# Pythonic pandas
### Using a tutorial about [fast flexible pandas](https://realpython.com/fast-flexible-pandas/).

The [pandas Python package](https://pandas.pydata.org/pandas-docs/stable/) is an effective way to examine and manipulate data.  
The source code is [available on Github](https://github.com/pandas-dev/pandas), and be sure to check out pandas' library of [extension modules](https://github.com/pandas-dev/pandas/tree/master/pandas/_libs).  
Be careful when writing code for pandas, because [Pythonic code](https://stackoverflow.com/questions/25011078/what-does-pythonic-mean) may not necessarily be a good idea.  
Like [NumPy](http://www.numpy.org/), pandas is designed for vectorized operations that replace explicit loops with array expressions.  
This tutorial will attempt to demonstrate Pythonic pandas that will make the best use of the language and the library.

## Our Task

The goal of this example will be to apply time-of-use energy tariffs to find the total cost of energy consumption for one year.  
Make sure that you are up to speed with basic [data selection and indexing](https://pandas.pydata.org/pandas-docs/stable/indexing.html).  
Our problem is that at different hours of the day, the price for electricity varies, so the task is to multiply the electricity consumed for each hour by the correct price for the hour in which it was consumed.  
Let’s read our data from a [CSV file](https://raw.githubusercontent.com/realpython/materials/master/pandas-fast-flexible-intuitive/tutorial/demand_profile.csv) that has two columns: one for date plus time and one for electrical energy consumed in kilowatt hours (kWh):

In [1]:
import pandas as pd

pd.__version__

'0.23.3'

In [2]:
nrg = pd.read_csv('energy_consumption.csv'); nrg.describe(include='all')
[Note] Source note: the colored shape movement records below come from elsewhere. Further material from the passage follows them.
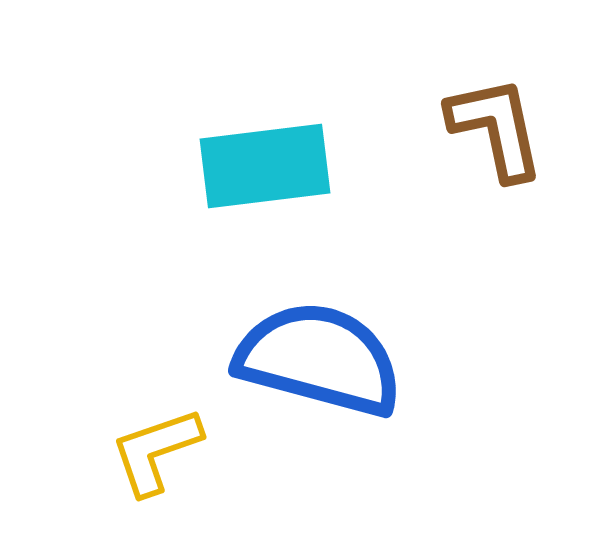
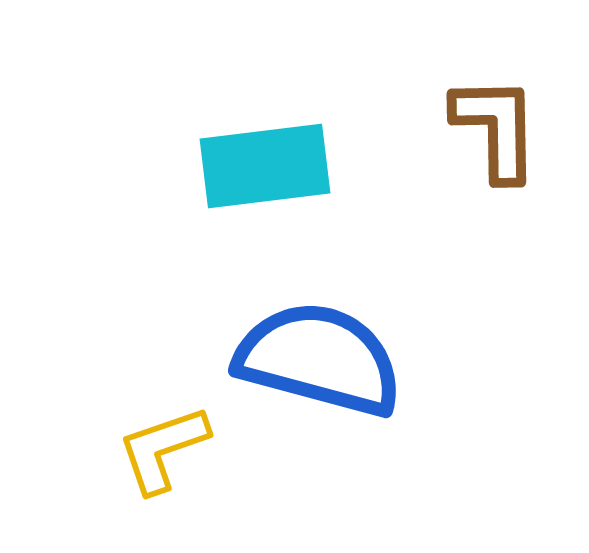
brown L-shape: rotated 11 degrees clockwise
yellow L-shape: moved 7 px right, 2 px up
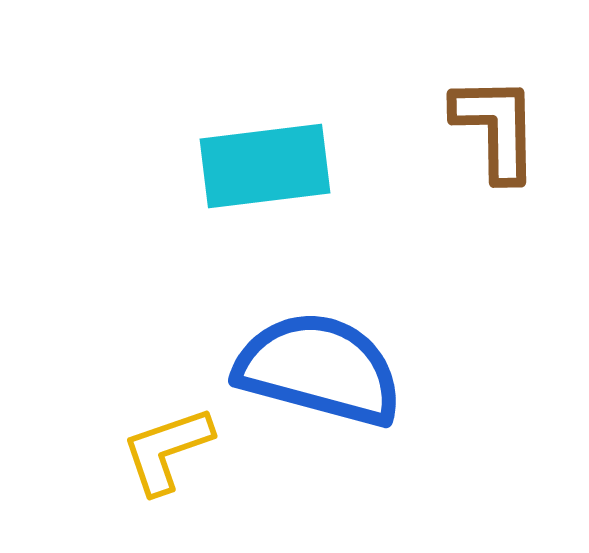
blue semicircle: moved 10 px down
yellow L-shape: moved 4 px right, 1 px down
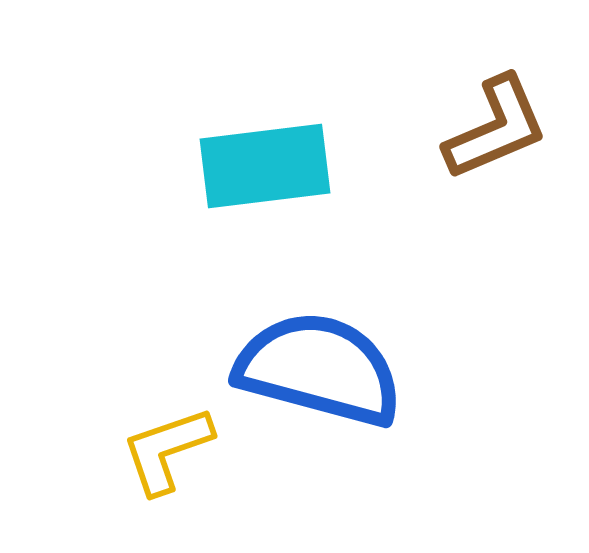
brown L-shape: rotated 68 degrees clockwise
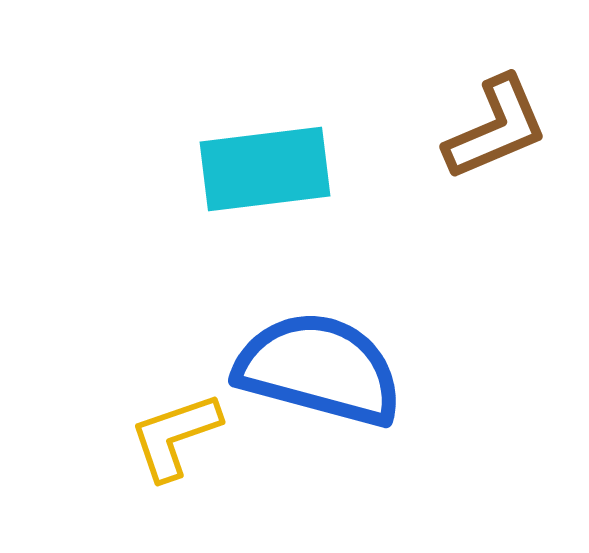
cyan rectangle: moved 3 px down
yellow L-shape: moved 8 px right, 14 px up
Unnamed: 0,date_time,energy_kwh
count,8760,8760.0
unique,8760,
top,24/8/13 9:00,
freq,1,
mean,,0.6536
std,,0.453193
min,,0.0
25%,,0.285
50%,,0.609
75%,,0.941


The rows contains the electricity used in each hour for a one year period.  
Each row indicates the usage for the hour starting at the specified time, so `1/1/13 0:00` indicates the usage for the first hour of January 1st.
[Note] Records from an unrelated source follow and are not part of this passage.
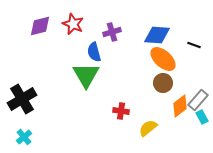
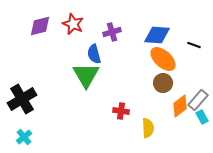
blue semicircle: moved 2 px down
yellow semicircle: rotated 126 degrees clockwise
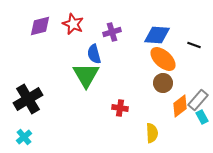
black cross: moved 6 px right
red cross: moved 1 px left, 3 px up
yellow semicircle: moved 4 px right, 5 px down
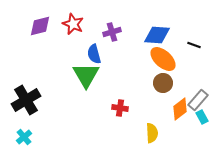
black cross: moved 2 px left, 1 px down
orange diamond: moved 3 px down
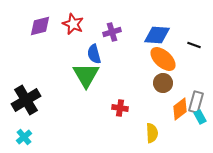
gray rectangle: moved 2 px left, 2 px down; rotated 25 degrees counterclockwise
cyan rectangle: moved 2 px left
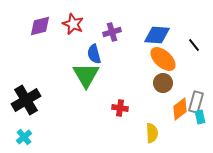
black line: rotated 32 degrees clockwise
cyan rectangle: rotated 16 degrees clockwise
### [Working with datetime data](https://realpython.com/fast-flexible-pandas/#saving-time-with-datetime-data)

Let's take a closer look at our data:

In [3]:
nrg.head()

Unnamed: 0,date_time,energy_kwh
0,1/1/13 0:00,0.586
1,1/1/13 1:00,0.58
2,1/1/13 2:00,0.572
3,1/1/13 3:00,0.596
4,1/1/13 4:00,0.592


Both pandas and Numpy use the concept of `dtypes` as data types, and if no arguments are specified, `date_time` will take on an `object` dtype.

In [4]:
nrg.dtypes

date_time      object
energy_kwh    float64
dtype: object

In [5]:
# https://docs.python.org/3/library/functions.html#type
# https://pandas.pydata.org/pandas-docs/stable/generated/pandas.DataFrame.iat.html
type(nrg.iat[0,0])

str

This will be an issue with any column that can't neatly fit into a single data type.  
Working with dates as strings is also an inefficient use of memory and programmer time (not to mention patience).  
This exercise will work with time series data, and the `date_time` column will be formatted as an array of `datetime` objects called a [pandas.Timestamp](http://pandas.pydata.org/pandas-docs/stable/generated/pandas.Timestamp.html).

In [6]:
nrg['date_time'] = pd.to_datetime(nrg['date_time'])
# https://stackoverflow.com/questions/29206612/difference-between-data-type-datetime64ns-and-m8ns
nrg['date_time'].dtype

dtype('<M8[ns]')

If you're curious about alternatives to the code above, check out [pandas.PeriodIndex](https://pandas.pydata.org/pandas-docs/stable/generated/pandas.PeriodIndex.html), which can store ordinal values indicating regular time periods.  
We now have a [pandas.DataFrame](https://pandas.pydata.org/pandas-docs/stable/generated/pandas.DataFrame.html) called `nrg` that contains the data from our `.csv` file.  
Notice how the time is displayed differently in the `date_time` column.

In [7]:
nrg.head()

Unnamed: 0,date_time,energy_kwh
0,2013-01-01 00:00:00,0.586
1,2013-01-01 01:00:00,0.58
2,2013-01-01 02:00:00,0.572
3,2013-01-01 03:00:00,0.596
4,2013-01-01 04:00:00,0.592


### Time for a timing decorator

The code above is pretty straightforward, but how fast does it run?  
Let's find out by using a [timing decorator](https://github.com/realpython/materials/blob/master/pandas-fast-flexible-intuitive/tutorial/timer.py) called `@timeit` (an homage to [Python's timeit](https://docs.python.org/3/library/timeit.html)).  
This decorator behaves like `timeit.repeat()`, but it also allows you to return the result of the function itself as well as get the average runtime from multiple trials.  
When you create a function and place the `@timeit` decorator above it, the function will be timed every time it is called.  
Keep in mind that the decorator runs an outer and an inner loop.

In [8]:
import timer